◆ **Aim of the task**
Reproduce nothing but the closing run of lines: the line with "valeur lorsque les archéolog" and each line that follows it to the end of the data.

>>>

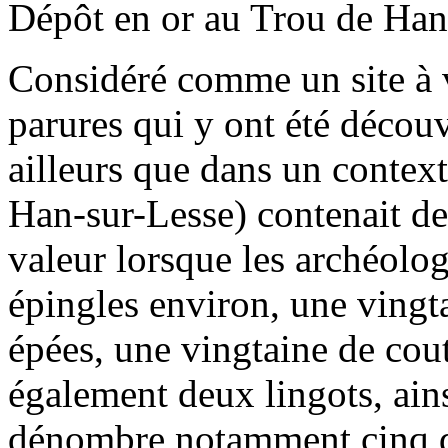
Dépôt en or au Trou de Han
Considéré comme un site à v
parures qui y ont été découv
ailleurs que dans un context
Han-sur-Lesse) contenait d
valeur lorsque les archéolog
épingles environ, une vingta
épées, une vingtaine de cout
également deux lingots, ain
dénombre notamment cinq di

<<<

◆ **Response to the exercise**
valeur lorsque les archéolog
épingles environ, une vingta
épées, une vingtaine de cout
également deux lingots, ain
dénombre notamment cinq di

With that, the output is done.